While during the Sort-and-Shuffle phase (Hive Shuffle-Join) entries will be sorted by the join key at each reducer, one would still need to ensure that the entry of one side comes before the entries of the other side. This is achieved through a technique often referred to as Secondary Indexes(*). In this method a composed key is being created where each entry is first sorted by the first and then by the second component of the key.
The Shuffle-Join is the default and was for long the only join implementation in Hive. It is completely based on the reduce-side join of MapReduce where during the reduce phase entries are joined during the shuffle phase, hence the name of the join strategy. Please refer to the detailed explanation above for further insides.
Looking at the way the reduce-side join works, it becomes clear why Hive only supports equi-joins, meaning that only the equal conditions (=) are allowed for the ON expression.

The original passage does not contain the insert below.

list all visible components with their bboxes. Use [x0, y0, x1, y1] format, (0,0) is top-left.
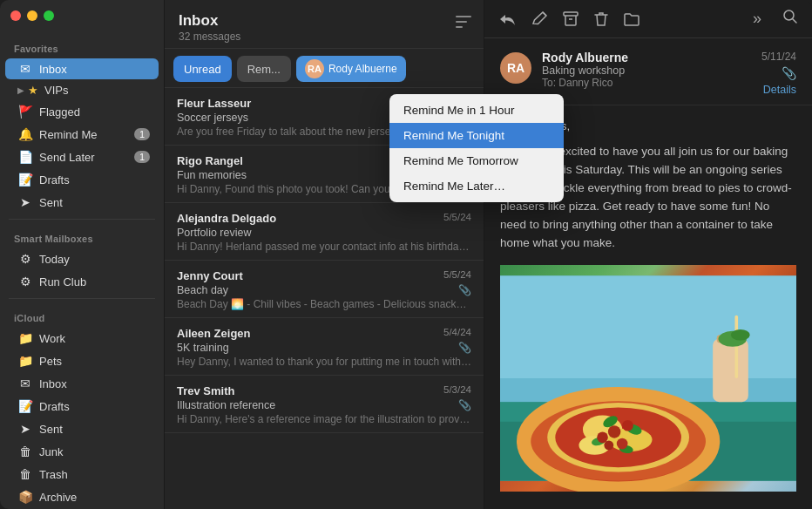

Also conditions can only be combined with an AND operator.
Partitioning entries in the shuffle phase based on other operations then the equal operator would be fairly difficult to achieve and possibly also limiting the amount of reducers, hence sacrificing scalability and performance.
Hive Map-Side Join (Broadcast Join)
The shuffle phase is a fairly expensive operation in all available execution engines. Avoiding the shuffle phase would result in great performance advantages. Especially for some joins where one of the tables is reasonable small the burden of a shuffle phase becomes unacceptable.
Often joins are executed on a so called lookup table with limited entries. These fact tables are often being used for feature enrichment during the processing. Imagine for example a table of cities and a list of POIs (point of interests) in those cities only referenced by ID. Enriching the POI entries with the information of the cities could be achieved by joining the two tables. To optimize for such scenarios where on of the tables is fairly small (for example a lookup or fact table) Hive can used map-side joins, which work differently from plain MapReduce map-side joins.
In Hive the small table is distributed and send to all the nodes processing the join making it available during the map phase. Originally each Mapper would read the complete table before the execution of the map function from HDFS. This was changed when noticing that large amounts of mappers reading the same file could become a bottleneck.
Overcoming the initial drawback of the map-side join implementation the distributed cache is being used today. The smaller table is turned into a hash table. This hash table is being serialized and shipped as distributed cache prior to the job execution. Because of this this the join strategy is also often referred to as Broadcast Join.
Note: Good when one of the tables is small enough to fit in RAM.
To activate broadcast joins in Hive the configuration hive.auto.convert.join needs to be activated. For long users needed to specify in the SQL query which table was small enough to be used for broadcasting. This can now be set with the hive.auto.convert.join.nonconditionaltask.size value allowing Hive to determine which tables it can use for broadcasting.
De-/Activates broadcast (map-side) joins in Hive.
Determines the size of a table should have to be converted to broadcast join. The default is 10MB which is fairly small and values from 256MB up to 512MB are acceptable values depending on your container size.
Hive Bucket Join
Buckets add an additional structure to the way the data is organized across HDFS. Entries with identical values in the columns used bucketing are stored in the same file partitions. Tables bucketed based on columns that include the join key can make advantage of Hive Bucket Joins.
The trick of Bucket Join in Hive is that the join of bucketed files having the same join key can efficiently be implemented as map-side joins. As previously explained do map-side joins impose strict constrains on the way the data needs to be organized. It needs to be sorted and partitioned identically. This is what can be achieved with bucketed Hive tables.